But educate yourself on the spirit of the law and preach on this basis, please.

A few things that DO rub my conscience the wrong way...

So many people collect or sell WC Hadrurus arizonensis at dirt cheap prices. I feel spirit supercedes legality on this one. This beautiful, native animal has low reproductive rates and takes years to mature.

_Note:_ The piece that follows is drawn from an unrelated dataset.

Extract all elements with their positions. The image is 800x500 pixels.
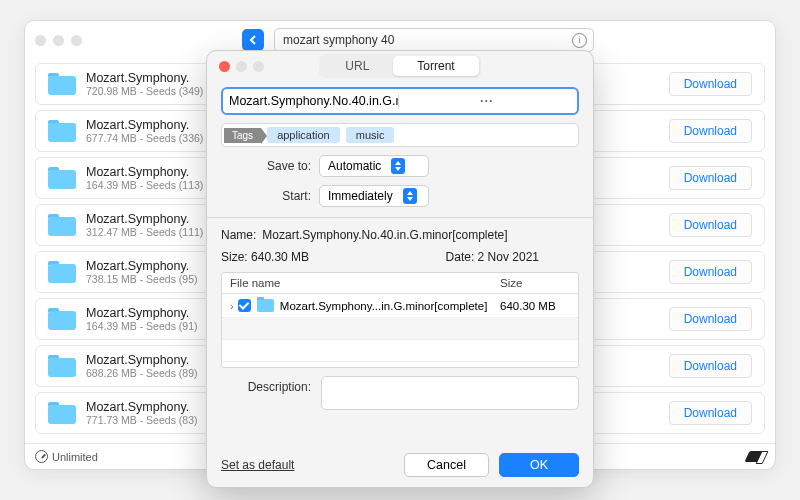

So many ship B. lateralis roaches across the country as feeders. I've witnessed their proliferation in the wilds of Arizona, undoubtedly displacing native species, while proving favorable to others and just generally upsetting the ecological balance.


----------



## What (Jun 28, 2010)

Before I take the time to type up a response, but, is that post directed at me?


----------



## Travis K (Jun 28, 2010)

What said:


> Before I take the time to type up a response, but, is that post directed at me?

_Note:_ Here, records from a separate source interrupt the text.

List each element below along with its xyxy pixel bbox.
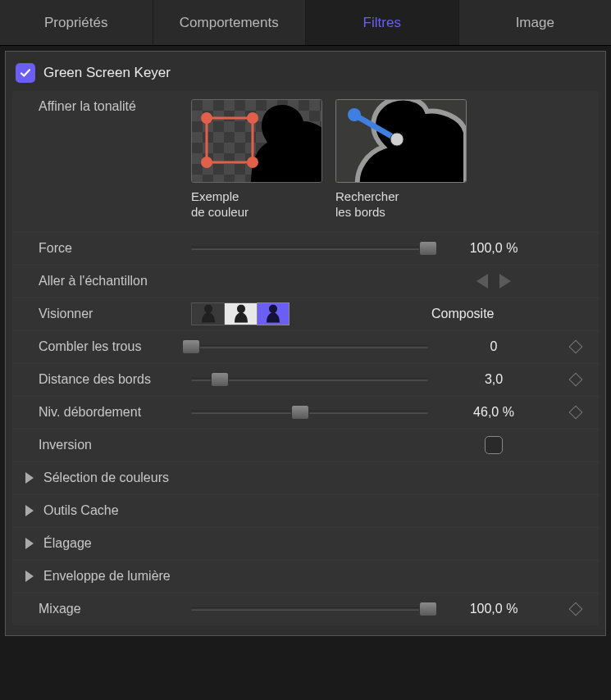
disclosure-triangle-icon	[25, 472, 34, 484]
label-refine-key: Affiner la tonalité	[19, 99, 191, 114]
row-edge-distance: Distance des bords 3,0	[12, 363, 599, 396]
view-mode-matte[interactable]	[224, 302, 257, 325]
head-icon	[231, 303, 251, 323]
row-invert: Inversion	[12, 429, 599, 461]
row-mix: Mixage 100,0 %	[12, 593, 599, 625]
keyframe-button[interactable]	[569, 406, 583, 420]
tab-filters[interactable]: Filtres	[306, 0, 459, 45]
disclosure-triangle-icon	[25, 505, 34, 516]
tool-sample-color[interactable]: Exemple de couleur	[191, 99, 322, 220]
edges-thumb	[335, 99, 467, 183]
slider-spill-level[interactable]	[191, 411, 428, 414]
slider-fill-holes[interactable]	[191, 345, 428, 348]
filter-header: Green Screen Keyer	[12, 60, 599, 91]
group-label-matte-tools: Outils Cache	[43, 503, 119, 518]
label-view: Visionner	[19, 307, 191, 321]
keyframe-button[interactable]	[569, 602, 583, 616]
tool-edges-label: Rechercher les bords	[335, 189, 467, 220]
check-icon	[19, 66, 32, 80]
disclosure-triangle-icon	[25, 570, 34, 582]
row-view: Visionner Composite	[12, 298, 599, 330]
keyframe-button[interactable]	[569, 340, 583, 354]
row-jump-sample: Aller à l'échantillon	[12, 265, 599, 298]
sample-color-thumb	[191, 99, 322, 183]
label-edge-distance: Distance des bords	[19, 372, 191, 387]
row-spill-suppression[interactable]: Élagage	[12, 527, 599, 560]
svg-point-7	[348, 108, 361, 121]
slider-thumb[interactable]	[419, 241, 437, 256]
group-label-spill-suppression: Élagage	[43, 536, 92, 551]
disclosure-triangle-icon	[25, 538, 34, 549]
tab-label: Propriétés	[44, 15, 107, 31]
row-strength: Force 100,0 %	[12, 232, 599, 265]
inspector-tabbar: Propriétés Comportements Filtres Image	[0, 0, 611, 46]
view-mode-original[interactable]	[191, 302, 224, 325]
invert-checkbox[interactable]	[485, 436, 503, 454]
tab-label: Image	[516, 15, 554, 31]
svg-line-6	[354, 115, 397, 139]
head-icon	[198, 303, 218, 323]
slider-thumb[interactable]	[291, 405, 309, 420]
svg-rect-0	[207, 118, 253, 162]
sample-box-icon	[200, 111, 259, 169]
view-mode-switch	[191, 302, 290, 325]
slider-thumb[interactable]	[419, 602, 437, 616]
label-jump-sample: Aller à l'échantillon	[19, 274, 191, 289]
tab-label: Filtres	[363, 15, 401, 31]
row-light-wrap[interactable]: Enveloppe de lumière	[12, 560, 599, 593]
tab-behaviors[interactable]: Comportements	[153, 0, 307, 45]
tab-properties[interactable]: Propriétés	[0, 0, 153, 45]
slider-mix[interactable]	[191, 607, 428, 611]
filter-enabled-checkbox[interactable]	[16, 63, 35, 83]
row-spill-level: Niv. débordement 46,0 %	[12, 396, 599, 429]
tab-label: Comportements	[180, 15, 279, 31]
label-spill-level: Niv. débordement	[19, 405, 191, 420]
filters-panel: Green Screen Keyer Affiner la tonalité	[5, 51, 606, 636]
slider-thumb[interactable]	[182, 339, 200, 354]
svg-point-3	[201, 157, 212, 168]
row-refine-key: Affiner la tonalité	[12, 91, 599, 232]
label-strength: Force	[19, 241, 191, 256]
group-label-light-wrap: Enveloppe de lumière	[43, 569, 171, 584]
edge-handle-icon	[346, 107, 410, 148]
next-sample-button[interactable]	[499, 274, 511, 289]
tool-sample-color-label: Exemple de couleur	[191, 189, 322, 220]
svg-point-4	[247, 157, 258, 168]
tab-image[interactable]: Image	[459, 0, 612, 45]
value-mix[interactable]: 100,0 %	[428, 602, 559, 616]
slider-strength[interactable]	[191, 247, 428, 250]
slider-edge-distance[interactable]	[191, 378, 428, 381]
row-fill-holes: Combler les trous 0	[12, 330, 599, 363]
svg-point-8	[390, 133, 404, 146]
value-fill-holes[interactable]: 0	[428, 339, 559, 354]
row-matte-tools[interactable]: Outils Cache	[12, 494, 599, 527]
value-spill-level[interactable]: 46,0 %	[428, 405, 559, 420]
tool-edges[interactable]: Rechercher les bords	[335, 99, 467, 220]
label-invert: Inversion	[19, 438, 191, 452]
label-mix: Mixage	[19, 602, 191, 616]
filter-params: Affiner la tonalité	[12, 91, 599, 625]
group-label-color-selection: Sélection de couleurs	[43, 470, 169, 485]
value-strength[interactable]: 100,0 %	[428, 241, 559, 256]
refine-tools: Exemple de couleur	[191, 99, 467, 220]
filter-title: Green Screen Keyer	[43, 65, 171, 81]
slider-thumb[interactable]	[211, 372, 229, 387]
svg-point-2	[247, 112, 258, 124]
view-mode-composite[interactable]	[257, 302, 290, 325]
head-icon	[263, 303, 283, 323]
value-edge-distance[interactable]: 3,0	[428, 372, 559, 387]
prev-sample-button[interactable]	[476, 274, 488, 289]
keyframe-button[interactable]	[569, 373, 583, 387]
label-fill-holes: Combler les trous	[19, 339, 191, 354]
row-color-selection[interactable]: Sélection de couleurs	[12, 461, 599, 494]
value-view-mode: Composite	[428, 307, 559, 321]
svg-point-1	[201, 112, 212, 124]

Sure does sound like it Mr. Killjoy.


----------



## ftorres (Jun 28, 2010)

HEllo,
Kev I don't think is for you.


----------



## ZergFront (Jun 28, 2010)

What everyone else said. I was looking around for them at one point in time myself but my eye immediately went to a Google search result stating they were illegal in the US. I read more about the 'Why?' and got pretty disappointed but after seeing the bugs in action on plants, I can see why.. 

 I think tiger beetles are regulated, too right? :?


----------